Berdasarkan aturan, kuota tambahan ini seharusnya dibagi 92% untuk haji reguler dan 8% untuk haji khusus. Namun, Yaqut justru membagi rata antara keduanya, masing-masing 50%.
“Tapi kemudian, oleh Menteri Agama pada saat itu, Saudara YCQ ini, kemudian dibagilah menjadi 50 persen, 50 persen. 10 ribu, 10 ribu. Itu tentu tidak sesuai dengan UU yang ada,” katanya.
Gus Alex, staf khusus Yaqut, juga terlibat dalam pembagian kuota haji tambahan. Dalam penyidikan, KPK menemukan adanya aliran uang yang tidak jelas. “Dari 10 ribu 10 ribu itu, Gus Alex ikut serta dalam proses pembagian. Dan dari proses-proses ini kami menemukan ada aliran uang kembali,” imbuh Asep.
Status Tersangka dan Proses Penyidikan
Meski kini Yaqut berstatus tersangka sejak 8 Januari 2026, KPK belum menahannya. Juru Bicara KPK, Budi Prasetyo, menyatakan bahwa mantan Menag akan diperiksa sebagai tersangka dalam kasus korupsi kuota haji ini.
“Setiap orang yang sudah ditetapkan sebagai tersangka namun belum dilakukan penahanan, tentu nanti akan dipanggil lagi untuk dimintai keterangan oleh penyidik,” ujar Budi.
Ia menegaskan bahwa keputusan penahanan bergantung pada kebutuhan penyidik. “Termasuk dalam rangka penahanannya nanti, kita sesuaikan dengan kebutuhan penyidik.”
Budi menekankan bahwa seseorang ditetapkan sebagai tersangka berdasarkan alat bukti yang cukup.

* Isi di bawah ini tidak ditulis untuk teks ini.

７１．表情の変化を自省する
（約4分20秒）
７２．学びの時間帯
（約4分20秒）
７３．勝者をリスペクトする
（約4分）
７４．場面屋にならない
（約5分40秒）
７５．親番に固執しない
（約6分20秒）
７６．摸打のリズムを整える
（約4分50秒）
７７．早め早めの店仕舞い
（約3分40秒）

Dalam kasus ini, KPK telah memeriksa sejumlah saksi, mengamankan dokumen, serta barang bukti elektronik. Yaqut telah beberapa kali diperiksa sebagai saksi, terakhir kali pada 16 Desember 2025.
Kerugian Negara Masih Dihitung
Yaqut dan stafsusnya, Gus Alex, dijerat Pasal 2 dan/atau Pasal 3 UU Nomor 31 Tahun 1999 tentang Pemberantasan Tindak Pidana Korupsi sebagaimana telah diubah dengan UU Nomor 20 Tahun 2001.
Sementara itu, kerugian negara dalam kasus ini masih dalam proses penghitungan oleh Badan Pemeriksa Keuangan (BPK). “BPK saat ini masih terus melakukan kalkulasi untuk menghitung besarnya nilai kerugian keuangan negara yang ditimbulkan dari perkara ini,” ujar Budi Prasetyo.
Pada 9 Agustus 2025, KPK mengumumkan mulai melakukan penyidikan kasus kuota haji. Pada 11 Agustus 2025, KPK mengumumkan penghitungan awal kerugian negara mencapai Rp 1 miliar lebih, serta mencegah tiga orang untuk bepergian ke luar negeri hingga enam bulan ke depan. Mereka adalah mantan Menteri Agama Yaqut Cholil Qoumas, Ishfah Abidal Aziz alias Gus Alex, dan Fuad Hasan Masyhur.